Quand ils ouïrent ce traité, ils eurent conseil entre eux ; et eux conseillés, tantôt ils répondirent aux hérauts là envoyés : qu’ils ne feroient ni l’un ni l’autre ; mais que le roi et tous ses barons voyoient bien qu’ils étoient en son royaume, et lui avoient ars et gâté ; et s’il leur ennuyoit, si le vinssent amender : car ils demeureroient là tant qu’il leur plairoit.

  1. Ce chevalier se nommait Thomas de Rokesby.
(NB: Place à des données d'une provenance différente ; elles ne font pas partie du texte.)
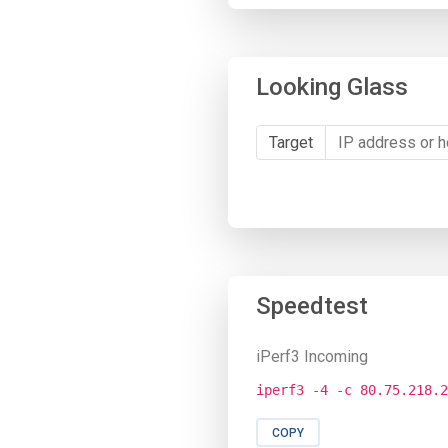
Looking Glass
Target
Speedtest
iPerf3 Incoming
iperf3 -4 -c 80.75.218.2
COPY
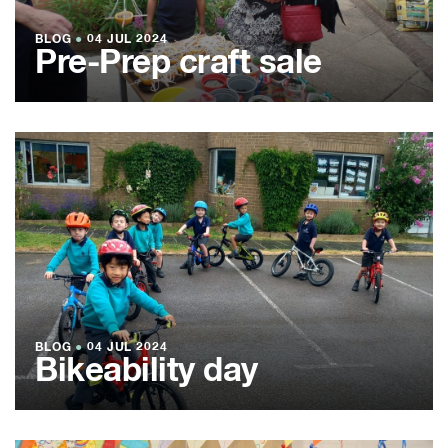
BLOG
●
04 JUL 2024
Pre-Prep craft sale
BLOG
●
04 JUL 2024
Bikeability day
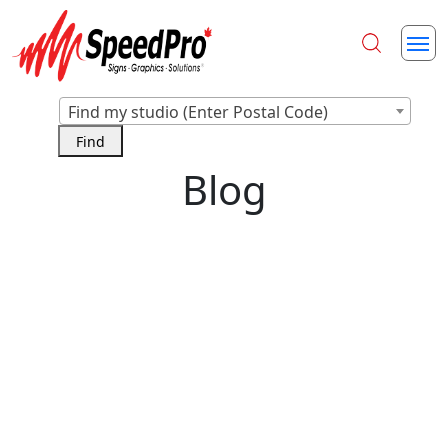
Find my studio (Enter Postal Code)
Blog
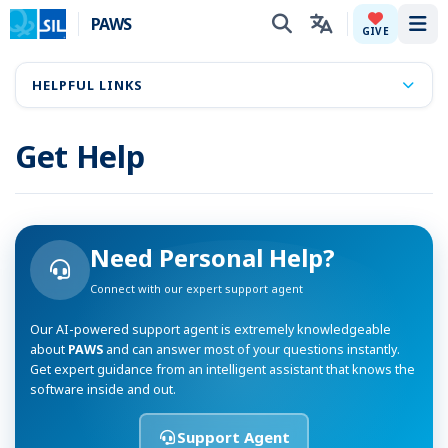
PAWS
Tog
GIVE
HELPFUL LINKS
Get Help
Need Personal Help?
Connect with our expert support agent
Our AI-powered support agent is extremely knowledgeable
about
PAWS
and can answer most of your questions instantly.
Get expert guidance from an intelligent assistant that knows the
software inside and out.
Support Agent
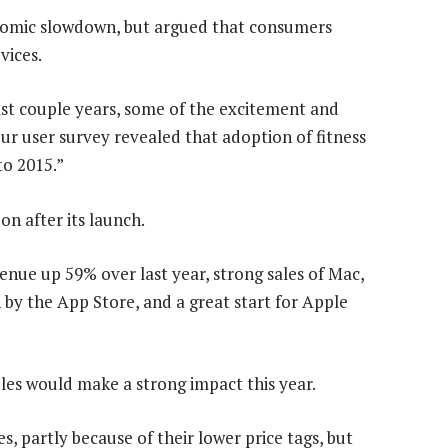
mic slowdown, but argued that consumers
vices.
ast couple years, some of the excitement and
Our user survey revealed that adoption of fitness
to 2015.”
on after its launch.
nue up 59% over last year, strong sales of Mac,
 by the App Store, and a great start for Apple
es would make a strong impact this year.
es, partly because of their lower price tags, but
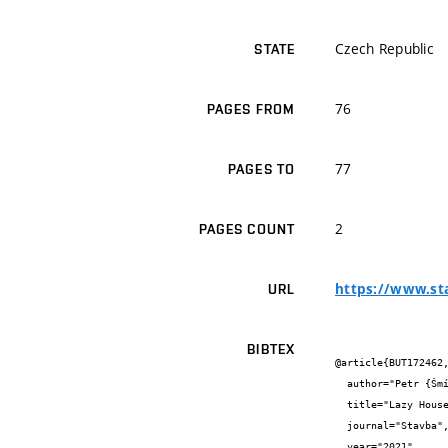
Czech Republic
STATE
76
PAGES FROM
77
PAGES TO
2
PAGES COUNT
https://www.st
URL
BIBTEX
@article{BUT172462,
  author="Petr {Šmídek} and Jiří {Vítek}",

  title="Lazy House",

  journal="Stavba",

  year="2021",
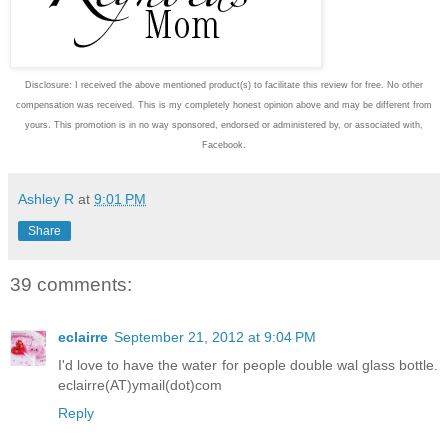
Disclosure: I received the above mentioned product(s) to facilitate this review for free. No other
compensation was received. This is my completely honest opinion above and may be different from
yours. This promotion is in no way sponsored, endorsed or administered by, or associated with,
Facebook.
Ashley R
at
9:01 PM
Share
39 comments:
eclairre
September 21, 2012 at 9:04 PM
I'd love to have the water for people double wal glass bottle.
eclairre(AT)ymail(dot)com
Reply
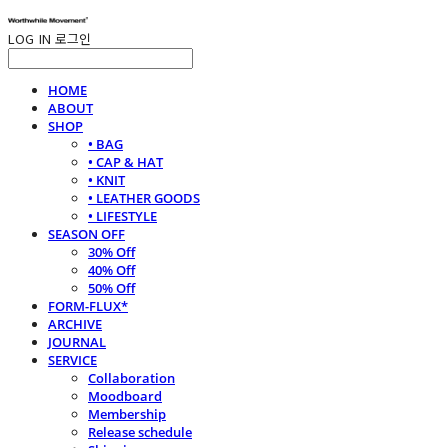
LOG IN
로그인
HOME
ABOUT
SHOP
• BAG
• CAP & HAT
• KNIT
• LEATHER GOODS
• LIFESTYLE
SEASON OFF
30% Off
40% Off
50% Off
FORM-FLUX*
ARCHIVE
JOURNAL
SERVICE
Collaboration
Moodboard
Membership
Release schedule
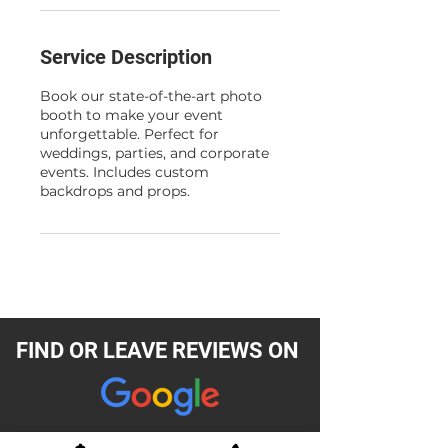
Service Description
Book our state-of-the-art photo
booth to make your event
unforgettable. Perfect for
weddings, parties, and corporate
events. Includes custom
backdrops and props.
FIND OR LEAVE REVIEWS ON
READ REVIEWS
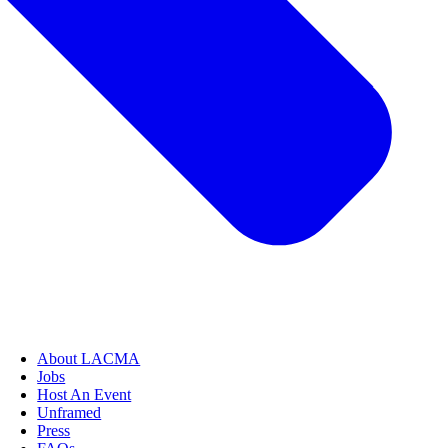
About LACMA
Jobs
Host An Event
Unframed
Press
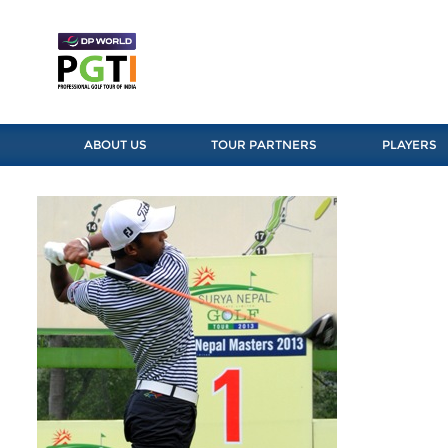
ABOUT US
TOUR PARTNERS
PLAYERS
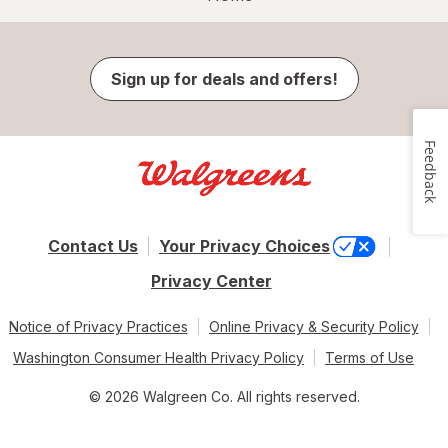
Sign up for deals and offers!
Feedback
Contact Us
Your Privacy Choices
Privacy Center
Notice of Privacy Practices
Online Privacy & Security Policy
Washington Consumer Health Privacy Policy
Terms of Use
© 2026 Walgreen Co. All rights reserved.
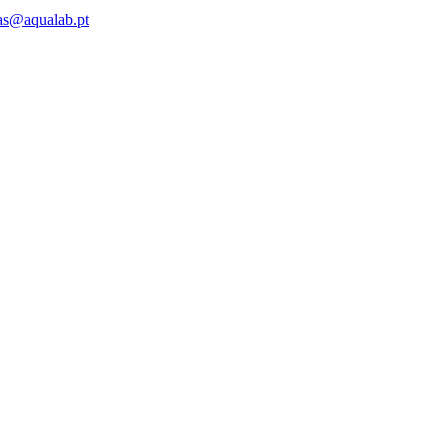
as@aqualab.pt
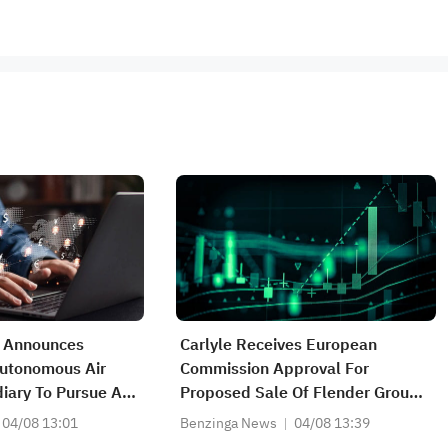
 Announces
Carlyle Receives European
Autonomous Air
Commission Approval For
iary To Pursue AI-
Proposed Sale Of Flender Group
er-Drone
To Triton Fund
04/08 13:01
Benzinga News
04/08 13:39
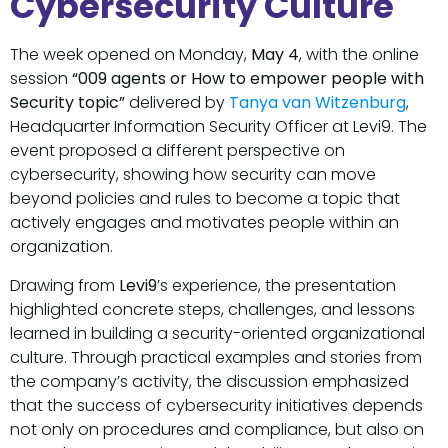
Cybersecurity Culture
The week opened on Monday,
May 4
, with the online
session
“009 agents or How to empower people with
Security topic”
delivered by
Tanya van Witzenburg
,
Headquarter Information Security Officer at Levi9. The
event proposed a different perspective on
cybersecurity, showing how security can move
beyond policies and rules to become a topic that
actively engages and motivates people within an
organization.
Drawing from
Levi9
’s experience, the presentation
highlighted concrete steps, challenges, and lessons
learned in building a security-oriented organizational
culture. Through practical examples and stories from
the company’s activity, the discussion emphasized
that the success of cybersecurity initiatives depends
not only on procedures and compliance, but also on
Le roi n’effectua pas tout-à-fait aussitôt que le dit Froissart le reste de sa promesse : ce fut au retour de l’expédition contre les Écossais, qu’il assigna audit Thomas de Rokesby, par ses lettres datées de Lincoln, le 28 septembre 1327, cent livres de pension sur l’échiquier, en attendant qu’il pût lui donner le même revenu en fond de terre.
  2. Les Écossais étaient campés dans le parc de Stanhope, sur une colline au pied de laquelle coule la rivière de Were, près de la Tyne méridionale.
  3. Ranimer.
  4. Le bonnier est une mesure de terre équivalant à trois arpens. Ce mot est encore usité en Flandres.